// Miguel Jesusentre uma verdade e a outra está a dúvida
Não tenhas medo de estares a ver a tua cabeça a ir directamente para a loucura, não tenhas medo! Deixa-a ir até à loucura! Ajuda-a a ir até à loucura. Vai tu também, pessoalmente, com a tua cabeça até à loucura!
E se a luz do sol brilhasse durante vários dias seguidos, em dias contínuos com oscilações mínimas, prosseguindo de dia e de noite, ou melhor, de dia e de dia e de dia? Esqueceríamos nós as várias tonalidades que atravessam normalmente o céu ao longo das horas? Deixaríamos de compreender quão reveladora pode ser a noite? Caminharíamos para o culto de um obscurantismo luminoso de quem aos poucos perdeu a capacidade de sonhar? Até quando conseguiríamos erguer nossos Olhos de Gigante, experimentando ver o que não existe realmente, ousando dizer que a realidade nos é insuficiente, castradora, diminuta? De dia e de noite todos somos sempre os primeiros censores de nós próprios, agrilhoando vontades, dissipando gestos e amordaçando alguns gritos. Diminuindo o sentido crítico, fazendo das quimeras ilusões, das utopias ingenuidades e dos desejos apetites, aceitando essa estranha realidade que se constitui enquanto ponto de encontro de vários sonhos esquecidos.

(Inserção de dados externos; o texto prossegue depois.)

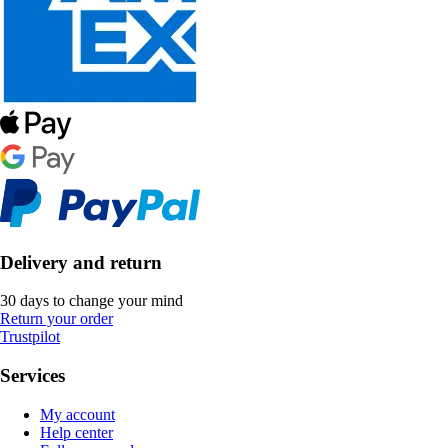
Delivery and return
30 days to change your mind
Return your order
Trustpilot
Services
My account
Help center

Se o sol estivesse a pino há muitos meses, quanta coragem seria necessária para olharmos a nossa própria sombra projectada nas paredes? Conheceríamos o nosso vulto e saberíamos reconhecer-nos? Lembrar-nos-íamos de como as sombras crescem e ultrapassam a nossa dimensão nas horas em que o sol entardece ou em que a lua nasce? Será que acreditaríamos ainda que algo poderá desaparecer quando a luz se apagar e que alguma coisa finalmente poderá aparecer quando a escuridão se acender? Ou, loucos reais cheios de luz por dentro, uma sombra breve bastaria para acordar o nosso sonho e nos lembrar que o sol não deve imperar sobre a escuridão? Saberíamos ainda que sonho e realidade fazem parte de um mesmo equilíbrio interdependente? Sonhando ou não sonhando, todos seguimos divididos, existindo à vez dentro de nós mesmos. Por vezes vemos somente aquilo que está mais perto, ocupados com os afazeres de cada dia, por outras sonhamos com as paisagens e as quimeras mais longínquas, sem conseguirmos distinguir os contornos que nos rodeiam. Por vezes não sabemos sonhar senão a vida, por outras não sabemos viver senão o sonho.
Se ao longo de gerações e gerações o sol parasse alto, quente, sufocante? Se a sua luz nos cegasse, qual longo período de trevas, e a noite não fosse senão um mito escuro? Teríamos ainda memória de como frente ao sol rasante o nosso delírio se costumava erguer maior que tudo o que é visível? Quando desejássemos fantasiar, partir para o desconhecido, habitar um mundo desvairado e delirante, saberíamos por onde começar? Saberíamos ainda da proximidade que inventar tem de imaginar e imaginar de idealizar? Tanto partindo como ficando, todos sonhamos outras vidas, outras terras, outros tempos. E só as verdades inquebráveis, como um sol pequeno, dourado, poderoso e inquestionável, nos fazem desistir antes mesmo de começar, transformando os sonhos em miragens. Pelo contrário, aceitar o jogo da ilusão, criar, não é mais que duvidar, aceitar e acarinhar a dúvida, continuamente. Acreditando sempre. Alargando os nossos horizontes. Não nos tornando imóveis pela hesitação ou pelo medo mas deixando-nos sim num exercício de interrogação ininterrupto que luta contra o nosso próprio conformismo. Nesses momentos de dúvida saberíamos então exactamente o que estamos a dizer. E certamente lembraríamos as palavras do Mestre da Simplicidade: "muito mais difícil do que responder é perguntar”.